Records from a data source
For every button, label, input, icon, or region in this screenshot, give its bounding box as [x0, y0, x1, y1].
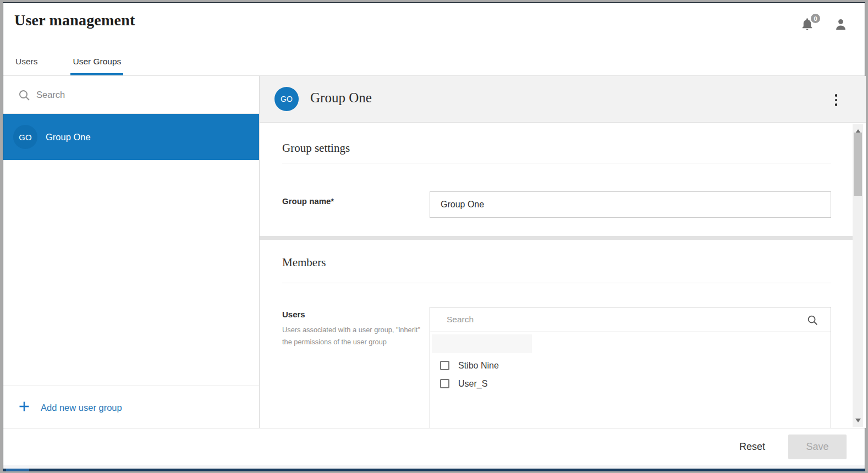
sidebar-search: [3, 76, 259, 114]
group-settings-heading: Group settings: [282, 141, 350, 155]
group-list-sidebar: GO Group One Add new user group: [3, 76, 260, 428]
vertical-scrollbar[interactable]: [853, 124, 863, 427]
bell-icon: [800, 24, 815, 34]
notifications-button[interactable]: 0: [800, 17, 815, 34]
reset-button[interactable]: Reset: [739, 441, 765, 453]
detail-avatar: GO: [274, 87, 299, 111]
detail-header: GO Group One: [260, 76, 866, 123]
group-name-label: Group name*: [282, 196, 334, 206]
add-user-group-button[interactable]: Add new user group: [19, 401, 122, 414]
sidebar-footer: Add new user group: [3, 386, 259, 428]
members-user-list: Stibo Nine User_S: [430, 332, 831, 428]
divider: [282, 163, 831, 163]
divider: [282, 283, 831, 283]
detail-title: Group One: [310, 90, 372, 106]
checkbox-unchecked[interactable]: [440, 379, 449, 388]
plus-icon: [19, 401, 30, 414]
tab-bar: Users User Groups: [13, 57, 123, 75]
members-heading: Members: [282, 256, 326, 270]
tab-users[interactable]: Users: [13, 57, 40, 75]
users-description: Users associated with a user group, "inh…: [282, 324, 421, 348]
user-management-window: User management 0: [3, 2, 865, 471]
action-footer: Reset Save: [3, 428, 865, 465]
more-options-button[interactable]: [832, 93, 841, 107]
tab-user-groups[interactable]: User Groups: [70, 57, 123, 75]
section-separator: [260, 236, 853, 240]
sidebar-search-input[interactable]: [36, 76, 245, 113]
scroll-down-arrow[interactable]: [853, 416, 863, 425]
kebab-icon: [835, 94, 838, 97]
add-user-group-label: Add new user group: [41, 403, 122, 413]
scrollbar-thumb[interactable]: [854, 133, 862, 196]
members-search: [430, 307, 831, 332]
notification-badge: 0: [810, 13, 821, 24]
list-highlight: [432, 334, 532, 353]
group-avatar: GO: [13, 125, 37, 149]
detail-content: Group settings Group name* Members Users…: [260, 123, 866, 428]
members-search-input[interactable]: [430, 307, 831, 332]
profile-button[interactable]: [833, 17, 848, 34]
group-list-item-selected[interactable]: GO Group One: [3, 114, 259, 160]
group-name-input[interactable]: [430, 191, 831, 218]
person-icon: [833, 24, 848, 34]
checkbox-unchecked[interactable]: [440, 361, 449, 370]
page-title: User management: [14, 12, 135, 29]
navy-bar-segment: [6, 469, 29, 471]
group-item-label: Group One: [46, 132, 91, 142]
user-row-user-s[interactable]: User_S: [430, 375, 831, 393]
users-label: Users: [282, 310, 305, 319]
user-row-stibo-nine[interactable]: Stibo Nine: [430, 356, 831, 375]
top-bar: User management 0: [3, 3, 865, 76]
group-detail-panel: GO Group One Group settings Group name* …: [260, 76, 866, 428]
user-name: User_S: [458, 379, 487, 389]
save-button[interactable]: Save: [788, 435, 847, 459]
bottom-navy-bar: [3, 469, 865, 471]
user-name: Stibo Nine: [458, 361, 499, 371]
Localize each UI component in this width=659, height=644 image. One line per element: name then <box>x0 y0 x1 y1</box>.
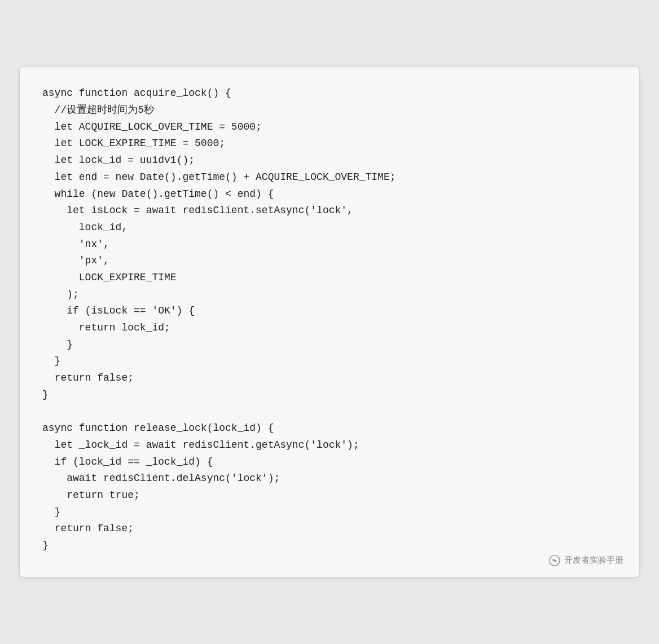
code-block: async function acquire_lock() { //设置超时时间… <box>42 85 617 554</box>
watermark-text: 开发者实验手册 <box>564 555 623 566</box>
watermark-icon <box>548 554 561 567</box>
code-container: async function acquire_lock() { //设置超时时间… <box>19 67 640 577</box>
watermark: 开发者实验手册 <box>548 554 623 567</box>
svg-point-1 <box>553 559 556 562</box>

- **Exercise goal**:
The records above must be copied exactly, with no pictures carried over.

- **Reply to the task**:
For every button, label, input, icon, or region in this screenshot, give its bounding box as [x0, y0, x1, y1].
sidebar-search: [3, 76, 259, 114]
group-settings-heading: Group settings: [282, 141, 350, 155]
group-list-sidebar: GO Group One Add new user group: [3, 76, 260, 428]
vertical-scrollbar[interactable]: [853, 124, 863, 427]
bell-icon: [800, 24, 815, 34]
notifications-button[interactable]: 0: [800, 17, 815, 34]
reset-button[interactable]: Reset: [739, 441, 765, 453]
detail-avatar: GO: [274, 87, 299, 111]
detail-header: GO Group One: [260, 76, 866, 123]
group-name-label: Group name*: [282, 196, 334, 206]
add-user-group-button[interactable]: Add new user group: [19, 401, 122, 414]
sidebar-footer: Add new user group: [3, 386, 259, 428]
members-user-list: Stibo Nine User_S: [430, 332, 831, 428]
divider: [282, 163, 831, 163]
divider: [282, 283, 831, 283]
detail-title: Group One: [310, 90, 372, 106]
checkbox-unchecked[interactable]: [440, 379, 449, 388]
plus-icon: [19, 401, 30, 414]
tab-bar: Users User Groups: [13, 57, 123, 75]
members-heading: Members: [282, 256, 326, 270]
tab-users[interactable]: Users: [13, 57, 40, 75]
users-description: Users associated with a user group, "inh…: [282, 324, 421, 348]
user-management-window: User management 0: [3, 2, 865, 471]
action-footer: Reset Save: [3, 428, 865, 465]
more-options-button[interactable]: [832, 93, 841, 107]
tab-user-groups[interactable]: User Groups: [70, 57, 123, 75]
section-separator: [260, 236, 853, 240]
sidebar-search-input[interactable]: [36, 76, 245, 113]
scroll-down-arrow[interactable]: [853, 416, 863, 425]
kebab-icon: [835, 94, 838, 97]
add-user-group-label: Add new user group: [41, 403, 122, 413]
scrollbar-thumb[interactable]: [854, 133, 862, 196]
members-search: [430, 307, 831, 332]
notification-badge: 0: [810, 13, 821, 24]
list-highlight: [432, 334, 532, 353]
group-avatar: GO: [13, 125, 37, 149]
detail-content: Group settings Group name* Members Users…: [260, 123, 866, 428]
members-search-input[interactable]: [430, 307, 831, 332]
profile-button[interactable]: [833, 17, 848, 34]
group-list-item-selected[interactable]: GO Group One: [3, 114, 259, 160]
group-name-input[interactable]: [430, 191, 831, 218]
person-icon: [833, 24, 848, 34]
checkbox-unchecked[interactable]: [440, 361, 449, 370]
page-title: User management: [14, 12, 135, 29]
navy-bar-segment: [6, 469, 29, 471]
group-item-label: Group One: [46, 132, 91, 142]
user-row-user-s[interactable]: User_S: [430, 375, 831, 393]
users-label: Users: [282, 310, 305, 319]
user-row-stibo-nine[interactable]: Stibo Nine: [430, 356, 831, 375]
top-bar: User management 0: [3, 3, 865, 76]
group-detail-panel: GO Group One Group settings Group name* …: [260, 76, 866, 428]
user-name: User_S: [458, 379, 487, 389]
save-button[interactable]: Save: [788, 435, 847, 459]
bottom-navy-bar: [3, 469, 865, 471]
user-name: Stibo Nine: [458, 361, 499, 371]
Localize each UI component in this width=659, height=644 image. One line per element: name then <box>x0 y0 x1 y1</box>.
code-block: async function acquire_lock() { //设置超时时间… <box>42 85 617 554</box>
watermark-text: 开发者实验手册 <box>564 555 623 566</box>
watermark-icon <box>548 554 561 567</box>
code-container: async function acquire_lock() { //设置超时时间… <box>19 67 640 577</box>
watermark: 开发者实验手册 <box>548 554 623 567</box>
svg-point-1 <box>553 559 556 562</box>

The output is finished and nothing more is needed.